**REQUIRED WORK:** A line below contains "Samsung Galaxy A12", and a later one contains "Découvrez les 7 secrets de la". Repeat both, with every line between them, exactly.

Data excerpts
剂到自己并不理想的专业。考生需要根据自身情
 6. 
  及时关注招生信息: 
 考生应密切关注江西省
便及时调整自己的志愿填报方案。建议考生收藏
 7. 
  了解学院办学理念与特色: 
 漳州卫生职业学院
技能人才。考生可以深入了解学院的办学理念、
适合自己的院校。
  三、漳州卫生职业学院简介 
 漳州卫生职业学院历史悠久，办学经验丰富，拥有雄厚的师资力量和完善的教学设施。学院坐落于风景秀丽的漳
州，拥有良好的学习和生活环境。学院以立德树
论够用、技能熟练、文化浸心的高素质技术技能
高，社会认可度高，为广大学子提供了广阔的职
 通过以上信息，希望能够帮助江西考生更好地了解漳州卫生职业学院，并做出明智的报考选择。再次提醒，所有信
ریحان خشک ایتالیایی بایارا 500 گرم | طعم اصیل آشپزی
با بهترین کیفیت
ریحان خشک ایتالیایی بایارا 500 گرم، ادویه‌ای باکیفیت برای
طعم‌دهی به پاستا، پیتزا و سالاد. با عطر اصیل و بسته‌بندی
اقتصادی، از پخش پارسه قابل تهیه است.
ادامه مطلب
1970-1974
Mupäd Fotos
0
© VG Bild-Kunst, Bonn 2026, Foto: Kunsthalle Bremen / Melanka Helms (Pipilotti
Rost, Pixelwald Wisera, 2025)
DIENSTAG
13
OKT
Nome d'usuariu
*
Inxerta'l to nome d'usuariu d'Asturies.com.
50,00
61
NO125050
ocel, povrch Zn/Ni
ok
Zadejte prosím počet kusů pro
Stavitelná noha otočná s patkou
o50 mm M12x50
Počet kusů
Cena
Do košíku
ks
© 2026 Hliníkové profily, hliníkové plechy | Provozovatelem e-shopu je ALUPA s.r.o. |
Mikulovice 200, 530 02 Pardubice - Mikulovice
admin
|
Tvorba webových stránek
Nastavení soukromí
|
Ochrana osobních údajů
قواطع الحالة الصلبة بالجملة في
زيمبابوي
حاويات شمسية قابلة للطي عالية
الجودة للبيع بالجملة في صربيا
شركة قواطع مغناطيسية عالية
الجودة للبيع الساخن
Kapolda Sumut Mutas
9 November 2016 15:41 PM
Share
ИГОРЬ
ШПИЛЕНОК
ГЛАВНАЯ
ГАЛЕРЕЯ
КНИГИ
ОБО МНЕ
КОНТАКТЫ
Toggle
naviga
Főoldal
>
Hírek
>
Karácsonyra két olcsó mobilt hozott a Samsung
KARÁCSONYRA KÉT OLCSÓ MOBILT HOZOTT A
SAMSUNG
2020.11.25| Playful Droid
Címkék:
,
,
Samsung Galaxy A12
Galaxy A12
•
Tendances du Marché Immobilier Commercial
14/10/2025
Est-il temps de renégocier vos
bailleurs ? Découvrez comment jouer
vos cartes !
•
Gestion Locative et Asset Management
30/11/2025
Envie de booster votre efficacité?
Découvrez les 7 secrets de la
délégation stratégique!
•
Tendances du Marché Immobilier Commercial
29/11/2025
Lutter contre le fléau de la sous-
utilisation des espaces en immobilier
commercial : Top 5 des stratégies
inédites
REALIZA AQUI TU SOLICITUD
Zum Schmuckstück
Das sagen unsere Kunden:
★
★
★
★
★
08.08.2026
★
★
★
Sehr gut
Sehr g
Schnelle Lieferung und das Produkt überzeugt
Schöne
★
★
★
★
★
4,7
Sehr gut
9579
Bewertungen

**WRITTEN RESPONSE:**
Samsung Galaxy A12
Galaxy A12
•
Tendances du Marché Immobilier Commercial
14/10/2025
Est-il temps de renégocier vos
bailleurs ? Découvrez comment jouer
vos cartes !
•
Gestion Locative et Asset Management
30/11/2025
Envie de booster votre efficacité?
Découvrez les 7 secrets de la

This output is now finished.